La storia aveva preso piede più di un anno fa dietro le denunce di alcuni genitori che avevano dipinto un quadro tinte fosche di ciò che accadeva in quell’asilo. E immediata era scattata l’inchiesta, affidata alla squadra mobile della questura. Come succede in casi del genere, era indispensabile mettere la struttura sotto videosoveglianza per capuire cosa effettivamente succedesse lì dentro. Ma l’operazione non è riuscita in pieno.

Troppo vasti gli ambienti per garantirne la copertura completa, con ampi spazi interdetti all’occhio delle telecamera. I controlli, anche grazie a una proroga, sono durati a lungo, almeno trenta giorni, con esiti parziali. Dalle immagini, infatti, non risulta alcun maltrattamento fisico nei confronti dei bambini, di età fra i quattro e i cinque anni. Per intenderci: non ci sono le riprese di schiaffi, spintoni o tirate di capelli che purtroppo abbiamo visto in tv nei casi celebri di asili lager. Nulla di tutto questo. Ma nemmeno niente.

Insieme alle riprese video, sono infatti a disposizione della magistratura anche gli audio e dalle registrazioni verrebbero fuori intemperanze verbali e forse qualche insulto. Elementi che, da quanto ci risulta, avevano portato alla richiesta di una misura di interruzione del servizio, respinta evidentemente dal pubblico ministero Iannelli che ha invece imboccato un’altra strada.
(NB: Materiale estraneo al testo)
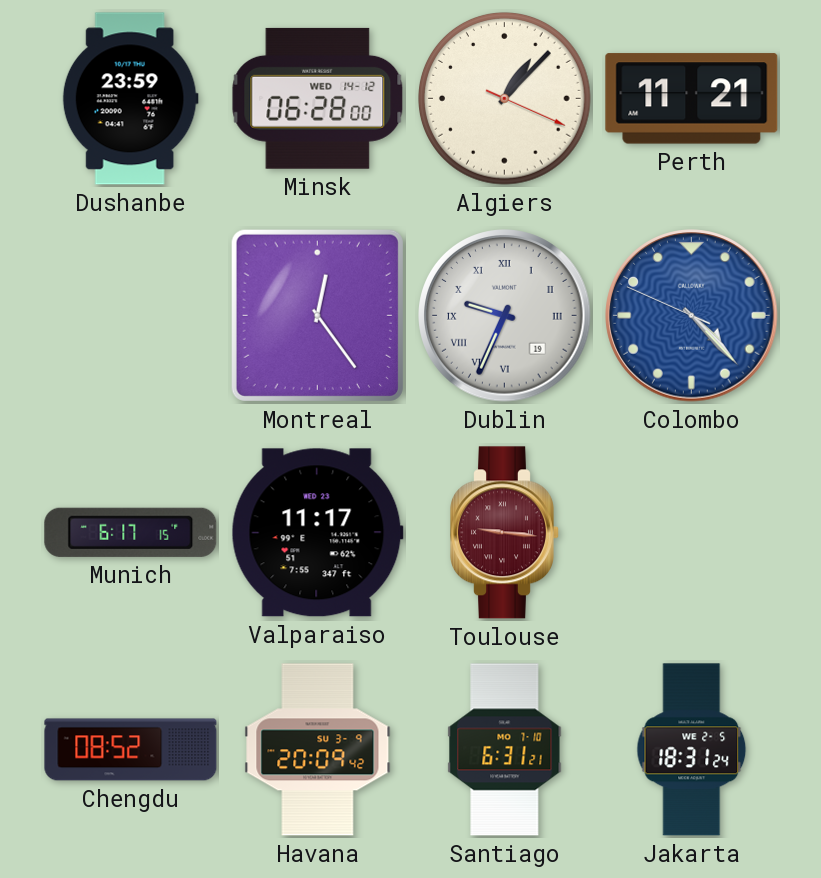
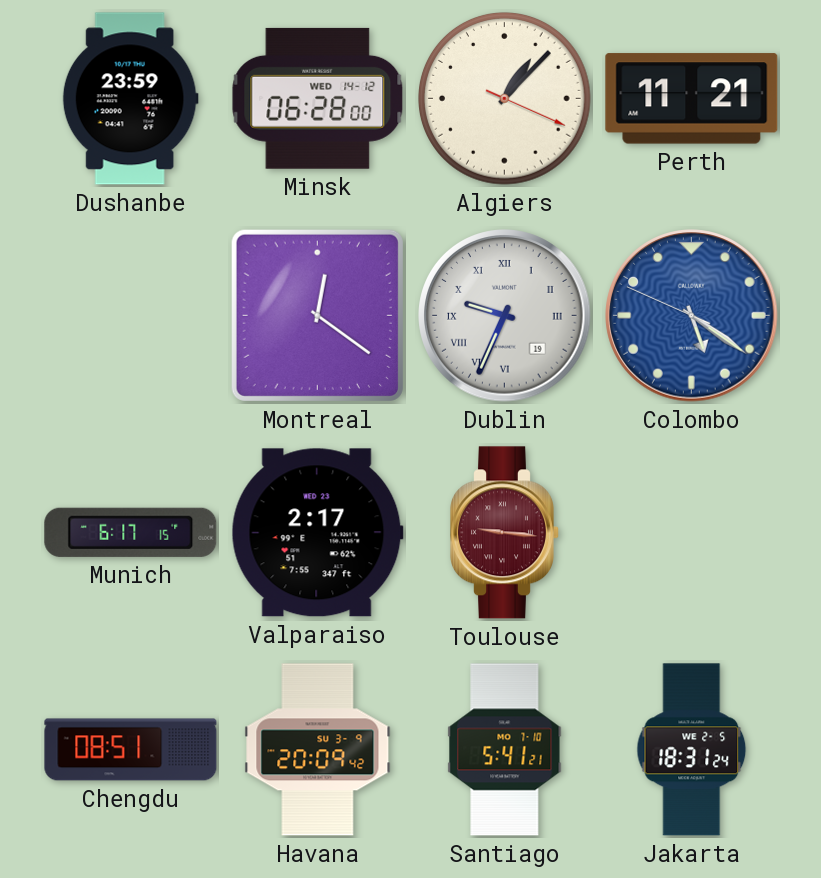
Montreal: 12:24 -> 12:21
Colombo: 4:22 -> 5:20
Valparaiso: 11:17 -> 2:17
Chengdu: 08:52 -> 08:51
Santiago: 6:31 -> 5:41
Può questo essere considerato un quadro di maltrattamenti, sia pure solo verbali? E’ tutto da vedere e infatti a un anno dall’avvio dell’inchiesta il procedimento è ancora in fase di indagine. L’altro ieri si è svolta un’udienza davanti al Gip Giampiero Borraccia durante la quale il giudice ha disposto una perizia affidata alla psicologa aretina Veronica Andreini che ha a disposizione novanta giorni di tempo per parlare coi bambini e stabilire se siano o meno in grado di affrontare l’incidente probatorio.

In ogni caso l’eventuale esame potrà essere effettuato soltanto nei confronti della suora settantenne, assistita dall’avvocato Giovanni Borghi. Non così per la maestra, difesa dall’avvocato Lorenzo Pisano, a causa di un difetto emerso nel corso della procedura: per lei nessun coinvolgimento se ci sarà incidente probatorio anche l’ipotesi di accusa resta la stessa che per la suora, ovvero maltrattamenti sui bambini.